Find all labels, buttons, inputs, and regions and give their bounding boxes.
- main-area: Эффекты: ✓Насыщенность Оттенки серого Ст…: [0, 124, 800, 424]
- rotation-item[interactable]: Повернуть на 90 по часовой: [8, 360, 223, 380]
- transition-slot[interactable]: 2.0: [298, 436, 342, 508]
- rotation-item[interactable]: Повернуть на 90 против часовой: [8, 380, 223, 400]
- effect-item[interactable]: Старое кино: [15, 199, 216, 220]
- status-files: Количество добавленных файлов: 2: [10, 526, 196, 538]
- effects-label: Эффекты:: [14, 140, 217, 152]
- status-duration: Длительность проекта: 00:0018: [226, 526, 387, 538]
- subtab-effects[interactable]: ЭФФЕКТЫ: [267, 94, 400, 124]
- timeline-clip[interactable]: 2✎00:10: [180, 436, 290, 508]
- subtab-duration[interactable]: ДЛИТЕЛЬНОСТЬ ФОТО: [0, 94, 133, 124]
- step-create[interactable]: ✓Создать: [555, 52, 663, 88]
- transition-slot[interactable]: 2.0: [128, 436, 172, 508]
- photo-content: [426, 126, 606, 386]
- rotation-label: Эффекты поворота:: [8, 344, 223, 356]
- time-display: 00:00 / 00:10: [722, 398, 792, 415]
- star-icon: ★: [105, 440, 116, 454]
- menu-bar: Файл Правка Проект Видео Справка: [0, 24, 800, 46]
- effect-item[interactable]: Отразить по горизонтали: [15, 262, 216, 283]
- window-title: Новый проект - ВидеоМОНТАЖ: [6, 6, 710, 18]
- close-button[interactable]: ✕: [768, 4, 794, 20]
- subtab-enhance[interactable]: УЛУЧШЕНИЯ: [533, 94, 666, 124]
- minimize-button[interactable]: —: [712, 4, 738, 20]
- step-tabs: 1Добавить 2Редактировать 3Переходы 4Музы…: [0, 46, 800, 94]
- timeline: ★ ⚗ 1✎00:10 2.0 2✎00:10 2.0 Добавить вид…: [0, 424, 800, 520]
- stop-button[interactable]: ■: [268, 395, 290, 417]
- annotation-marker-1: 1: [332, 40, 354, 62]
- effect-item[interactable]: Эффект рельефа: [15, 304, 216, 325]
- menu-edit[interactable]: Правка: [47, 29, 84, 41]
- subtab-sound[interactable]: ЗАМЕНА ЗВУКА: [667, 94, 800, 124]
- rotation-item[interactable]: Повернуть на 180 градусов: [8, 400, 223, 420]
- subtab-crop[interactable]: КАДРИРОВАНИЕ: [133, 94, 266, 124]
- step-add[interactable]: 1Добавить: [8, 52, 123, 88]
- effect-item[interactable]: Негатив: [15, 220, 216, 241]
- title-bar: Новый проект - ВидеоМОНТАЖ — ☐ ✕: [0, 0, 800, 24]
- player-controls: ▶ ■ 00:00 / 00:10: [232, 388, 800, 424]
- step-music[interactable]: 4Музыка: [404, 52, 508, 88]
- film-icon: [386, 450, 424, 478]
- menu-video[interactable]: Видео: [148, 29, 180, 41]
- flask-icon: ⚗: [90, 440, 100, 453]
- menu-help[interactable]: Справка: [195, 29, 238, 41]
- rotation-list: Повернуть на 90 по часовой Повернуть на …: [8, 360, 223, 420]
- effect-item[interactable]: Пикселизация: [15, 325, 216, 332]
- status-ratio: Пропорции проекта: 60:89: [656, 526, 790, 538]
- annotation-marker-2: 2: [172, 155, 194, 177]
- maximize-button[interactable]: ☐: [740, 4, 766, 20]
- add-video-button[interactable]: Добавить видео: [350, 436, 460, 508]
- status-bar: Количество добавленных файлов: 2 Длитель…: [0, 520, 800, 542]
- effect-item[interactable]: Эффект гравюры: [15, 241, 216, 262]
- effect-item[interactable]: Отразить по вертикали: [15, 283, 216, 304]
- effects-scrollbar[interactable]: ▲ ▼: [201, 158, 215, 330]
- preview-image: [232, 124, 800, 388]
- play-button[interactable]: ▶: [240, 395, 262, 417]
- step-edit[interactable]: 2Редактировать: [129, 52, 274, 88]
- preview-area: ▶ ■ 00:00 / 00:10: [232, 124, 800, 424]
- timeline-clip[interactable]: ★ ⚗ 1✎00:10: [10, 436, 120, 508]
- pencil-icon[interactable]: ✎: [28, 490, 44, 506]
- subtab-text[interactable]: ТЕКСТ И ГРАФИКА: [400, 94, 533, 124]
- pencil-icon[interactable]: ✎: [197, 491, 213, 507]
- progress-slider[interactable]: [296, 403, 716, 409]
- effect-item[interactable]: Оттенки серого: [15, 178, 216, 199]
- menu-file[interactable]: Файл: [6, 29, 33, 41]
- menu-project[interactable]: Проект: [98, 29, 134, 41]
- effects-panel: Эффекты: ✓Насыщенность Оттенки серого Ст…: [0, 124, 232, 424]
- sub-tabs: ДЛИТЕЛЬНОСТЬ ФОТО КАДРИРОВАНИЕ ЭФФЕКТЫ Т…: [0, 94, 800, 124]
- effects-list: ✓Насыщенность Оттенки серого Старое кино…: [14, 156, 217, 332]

☆ ☆ ☆ ☆

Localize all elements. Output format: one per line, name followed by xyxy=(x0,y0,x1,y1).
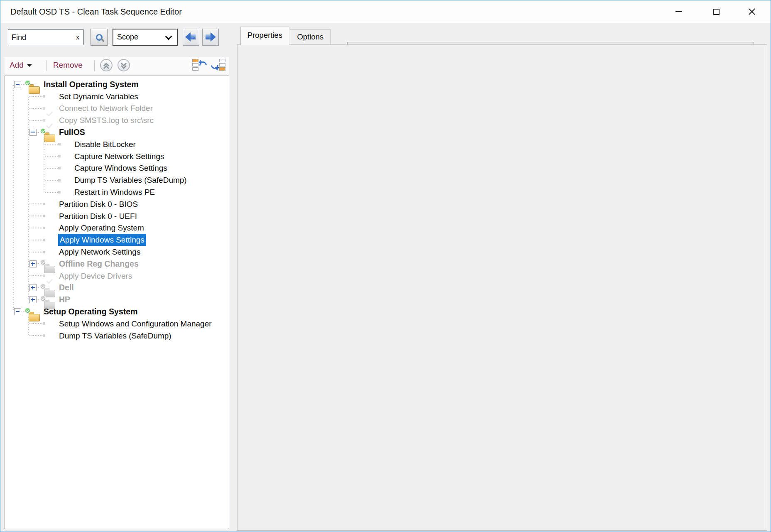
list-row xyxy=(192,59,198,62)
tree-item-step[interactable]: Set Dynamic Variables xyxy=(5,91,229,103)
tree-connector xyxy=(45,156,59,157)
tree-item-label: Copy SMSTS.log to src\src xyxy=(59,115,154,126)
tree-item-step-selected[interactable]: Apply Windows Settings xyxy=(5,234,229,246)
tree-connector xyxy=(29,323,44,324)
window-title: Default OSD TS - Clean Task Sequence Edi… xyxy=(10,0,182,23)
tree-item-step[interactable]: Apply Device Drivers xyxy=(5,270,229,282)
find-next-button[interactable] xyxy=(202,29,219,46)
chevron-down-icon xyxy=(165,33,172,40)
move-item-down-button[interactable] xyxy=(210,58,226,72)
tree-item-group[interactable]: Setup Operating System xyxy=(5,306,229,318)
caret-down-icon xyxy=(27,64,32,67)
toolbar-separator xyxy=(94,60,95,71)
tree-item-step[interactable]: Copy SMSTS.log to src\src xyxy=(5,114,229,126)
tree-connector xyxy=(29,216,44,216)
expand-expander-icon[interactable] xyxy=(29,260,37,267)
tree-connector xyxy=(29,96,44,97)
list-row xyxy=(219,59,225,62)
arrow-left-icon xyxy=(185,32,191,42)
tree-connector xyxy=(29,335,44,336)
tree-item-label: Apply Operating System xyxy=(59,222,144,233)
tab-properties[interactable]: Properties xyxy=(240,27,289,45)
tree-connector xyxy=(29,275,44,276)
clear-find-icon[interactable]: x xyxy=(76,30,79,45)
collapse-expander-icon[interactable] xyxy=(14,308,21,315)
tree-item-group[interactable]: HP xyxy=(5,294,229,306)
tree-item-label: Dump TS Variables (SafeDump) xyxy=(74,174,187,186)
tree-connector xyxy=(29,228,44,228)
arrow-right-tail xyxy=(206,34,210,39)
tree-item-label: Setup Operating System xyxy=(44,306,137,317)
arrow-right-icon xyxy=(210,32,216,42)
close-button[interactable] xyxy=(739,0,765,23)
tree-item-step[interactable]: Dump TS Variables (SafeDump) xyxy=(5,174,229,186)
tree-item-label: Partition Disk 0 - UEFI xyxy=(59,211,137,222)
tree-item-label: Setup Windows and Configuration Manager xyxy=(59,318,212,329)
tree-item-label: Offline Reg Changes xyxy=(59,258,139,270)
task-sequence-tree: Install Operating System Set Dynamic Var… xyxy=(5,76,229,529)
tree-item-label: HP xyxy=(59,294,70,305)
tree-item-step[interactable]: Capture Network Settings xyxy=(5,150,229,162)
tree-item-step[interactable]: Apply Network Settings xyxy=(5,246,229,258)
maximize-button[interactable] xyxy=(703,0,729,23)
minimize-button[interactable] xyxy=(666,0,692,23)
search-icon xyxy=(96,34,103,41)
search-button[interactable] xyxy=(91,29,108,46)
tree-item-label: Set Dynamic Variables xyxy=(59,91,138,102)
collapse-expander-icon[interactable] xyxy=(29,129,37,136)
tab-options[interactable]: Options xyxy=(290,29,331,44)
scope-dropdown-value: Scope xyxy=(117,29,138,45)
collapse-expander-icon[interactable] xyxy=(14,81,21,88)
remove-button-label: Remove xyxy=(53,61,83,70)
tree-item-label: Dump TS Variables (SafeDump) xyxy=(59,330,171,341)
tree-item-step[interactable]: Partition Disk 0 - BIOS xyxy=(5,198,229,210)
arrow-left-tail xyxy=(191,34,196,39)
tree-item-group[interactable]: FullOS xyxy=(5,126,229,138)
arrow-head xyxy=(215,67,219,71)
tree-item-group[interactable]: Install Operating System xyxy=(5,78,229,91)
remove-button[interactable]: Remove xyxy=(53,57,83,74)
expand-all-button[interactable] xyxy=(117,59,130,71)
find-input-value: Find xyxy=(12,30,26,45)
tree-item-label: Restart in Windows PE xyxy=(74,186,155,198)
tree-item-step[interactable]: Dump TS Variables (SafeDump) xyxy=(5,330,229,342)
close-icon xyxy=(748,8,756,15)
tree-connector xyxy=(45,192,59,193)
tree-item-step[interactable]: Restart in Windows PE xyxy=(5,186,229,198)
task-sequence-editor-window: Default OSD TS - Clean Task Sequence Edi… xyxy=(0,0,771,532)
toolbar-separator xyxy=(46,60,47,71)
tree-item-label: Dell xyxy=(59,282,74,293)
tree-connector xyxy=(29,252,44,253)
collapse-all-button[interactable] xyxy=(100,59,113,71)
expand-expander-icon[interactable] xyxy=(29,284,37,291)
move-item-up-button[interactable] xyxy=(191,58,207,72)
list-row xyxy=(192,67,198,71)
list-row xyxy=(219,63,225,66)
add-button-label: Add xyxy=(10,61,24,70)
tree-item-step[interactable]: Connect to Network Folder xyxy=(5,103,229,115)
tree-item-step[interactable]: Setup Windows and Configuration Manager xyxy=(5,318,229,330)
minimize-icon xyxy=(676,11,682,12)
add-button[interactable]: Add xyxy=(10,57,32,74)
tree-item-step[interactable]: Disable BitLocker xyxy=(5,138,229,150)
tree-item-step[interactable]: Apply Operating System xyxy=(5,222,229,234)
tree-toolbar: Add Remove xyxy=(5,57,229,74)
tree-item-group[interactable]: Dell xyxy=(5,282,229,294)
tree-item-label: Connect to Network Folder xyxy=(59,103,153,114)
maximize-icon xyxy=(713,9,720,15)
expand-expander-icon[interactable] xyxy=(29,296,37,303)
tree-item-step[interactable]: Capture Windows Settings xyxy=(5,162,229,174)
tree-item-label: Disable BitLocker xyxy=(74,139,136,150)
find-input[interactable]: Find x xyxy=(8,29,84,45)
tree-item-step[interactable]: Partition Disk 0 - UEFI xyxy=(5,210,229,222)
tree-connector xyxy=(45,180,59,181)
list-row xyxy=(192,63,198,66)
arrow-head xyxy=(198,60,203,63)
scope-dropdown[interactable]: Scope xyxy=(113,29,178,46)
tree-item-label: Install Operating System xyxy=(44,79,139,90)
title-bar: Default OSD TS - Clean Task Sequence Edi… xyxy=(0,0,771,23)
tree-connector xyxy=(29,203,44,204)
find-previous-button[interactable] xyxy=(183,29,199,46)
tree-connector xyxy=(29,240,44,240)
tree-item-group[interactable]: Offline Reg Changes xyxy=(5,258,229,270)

☆ ☆ ☆ ☆

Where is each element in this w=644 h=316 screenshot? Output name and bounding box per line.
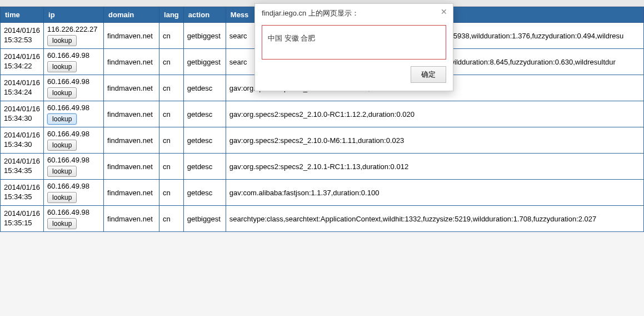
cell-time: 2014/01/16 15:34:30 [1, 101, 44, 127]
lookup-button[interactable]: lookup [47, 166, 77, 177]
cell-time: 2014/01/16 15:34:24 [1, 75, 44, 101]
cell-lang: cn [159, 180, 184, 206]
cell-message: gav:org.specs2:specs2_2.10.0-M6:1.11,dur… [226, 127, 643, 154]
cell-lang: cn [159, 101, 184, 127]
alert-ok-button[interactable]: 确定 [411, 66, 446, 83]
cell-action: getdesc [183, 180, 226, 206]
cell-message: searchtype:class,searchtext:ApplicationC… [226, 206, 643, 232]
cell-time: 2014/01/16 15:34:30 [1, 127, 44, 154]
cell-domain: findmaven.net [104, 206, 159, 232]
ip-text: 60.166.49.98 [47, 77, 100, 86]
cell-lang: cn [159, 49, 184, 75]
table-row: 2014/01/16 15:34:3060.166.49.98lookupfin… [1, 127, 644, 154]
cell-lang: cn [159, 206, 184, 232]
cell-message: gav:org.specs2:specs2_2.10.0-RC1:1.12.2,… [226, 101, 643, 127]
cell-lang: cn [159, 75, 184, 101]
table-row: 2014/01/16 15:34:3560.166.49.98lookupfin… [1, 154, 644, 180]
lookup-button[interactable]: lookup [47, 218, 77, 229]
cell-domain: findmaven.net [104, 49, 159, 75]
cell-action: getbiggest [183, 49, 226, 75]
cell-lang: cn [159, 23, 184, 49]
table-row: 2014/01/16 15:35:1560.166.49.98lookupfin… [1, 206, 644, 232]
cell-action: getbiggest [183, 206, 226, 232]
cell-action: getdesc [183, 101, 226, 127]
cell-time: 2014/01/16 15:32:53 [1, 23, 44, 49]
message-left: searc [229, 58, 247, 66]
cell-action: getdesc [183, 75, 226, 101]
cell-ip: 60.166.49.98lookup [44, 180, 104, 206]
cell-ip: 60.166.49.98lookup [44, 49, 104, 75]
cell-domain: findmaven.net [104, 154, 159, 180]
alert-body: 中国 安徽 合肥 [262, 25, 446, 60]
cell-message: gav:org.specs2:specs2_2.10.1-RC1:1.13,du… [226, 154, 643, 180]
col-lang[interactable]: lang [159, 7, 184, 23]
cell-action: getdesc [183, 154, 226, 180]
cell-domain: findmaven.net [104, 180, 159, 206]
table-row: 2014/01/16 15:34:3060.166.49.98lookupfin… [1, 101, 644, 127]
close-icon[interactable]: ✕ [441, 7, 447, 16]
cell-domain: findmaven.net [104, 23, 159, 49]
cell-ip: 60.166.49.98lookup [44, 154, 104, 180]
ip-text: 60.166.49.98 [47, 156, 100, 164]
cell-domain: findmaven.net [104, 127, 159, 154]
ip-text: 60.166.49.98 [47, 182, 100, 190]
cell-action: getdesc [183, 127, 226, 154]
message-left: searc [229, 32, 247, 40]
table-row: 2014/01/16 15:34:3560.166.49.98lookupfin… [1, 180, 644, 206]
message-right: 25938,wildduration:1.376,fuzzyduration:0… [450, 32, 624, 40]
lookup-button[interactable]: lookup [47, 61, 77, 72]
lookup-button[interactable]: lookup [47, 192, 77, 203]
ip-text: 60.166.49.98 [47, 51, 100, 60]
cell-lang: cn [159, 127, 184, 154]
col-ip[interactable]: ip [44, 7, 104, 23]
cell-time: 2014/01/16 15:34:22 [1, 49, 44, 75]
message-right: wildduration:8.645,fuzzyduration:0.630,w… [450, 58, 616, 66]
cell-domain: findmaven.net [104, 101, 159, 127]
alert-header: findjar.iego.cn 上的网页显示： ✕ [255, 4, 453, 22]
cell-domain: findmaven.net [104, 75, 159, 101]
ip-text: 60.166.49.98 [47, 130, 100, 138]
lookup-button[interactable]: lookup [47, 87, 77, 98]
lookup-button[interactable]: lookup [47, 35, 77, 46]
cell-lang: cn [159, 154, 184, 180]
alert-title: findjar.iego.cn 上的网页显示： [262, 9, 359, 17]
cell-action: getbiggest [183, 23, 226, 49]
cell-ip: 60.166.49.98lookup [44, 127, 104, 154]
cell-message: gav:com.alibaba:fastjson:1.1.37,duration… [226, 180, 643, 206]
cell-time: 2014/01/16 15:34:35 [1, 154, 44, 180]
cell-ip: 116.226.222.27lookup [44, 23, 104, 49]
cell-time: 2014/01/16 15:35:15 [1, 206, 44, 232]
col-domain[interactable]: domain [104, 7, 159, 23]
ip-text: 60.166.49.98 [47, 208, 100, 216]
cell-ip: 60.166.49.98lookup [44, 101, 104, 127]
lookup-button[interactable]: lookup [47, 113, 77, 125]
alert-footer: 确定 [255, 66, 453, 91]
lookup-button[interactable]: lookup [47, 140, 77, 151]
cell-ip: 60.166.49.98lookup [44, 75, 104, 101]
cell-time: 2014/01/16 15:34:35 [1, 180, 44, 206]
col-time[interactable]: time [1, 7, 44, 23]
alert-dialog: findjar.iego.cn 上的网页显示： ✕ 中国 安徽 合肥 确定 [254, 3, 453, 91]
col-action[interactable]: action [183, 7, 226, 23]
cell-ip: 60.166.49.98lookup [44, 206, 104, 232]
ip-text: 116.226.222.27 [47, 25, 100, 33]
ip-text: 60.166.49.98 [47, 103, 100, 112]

☆ ☆ ☆ ☆

◆ **Description of the task**: Copy down every line of the material above that includes the string "Operating".

◆ **Written answer**:
tree-item-group[interactable]: Setup Operating System xyxy=(5,306,229,318)
tree-item-label: Apply Operating System xyxy=(59,222,144,233)
tree-item-label: Setup Operating System xyxy=(44,306,137,317)
task-sequence-tree: Install Operating System Set Dynamic Var… xyxy=(5,76,229,529)
tree-item-group[interactable]: Install Operating System xyxy=(5,78,229,91)
tree-item-step[interactable]: Apply Operating System xyxy=(5,222,229,234)
tree-item-label: Install Operating System xyxy=(44,79,139,90)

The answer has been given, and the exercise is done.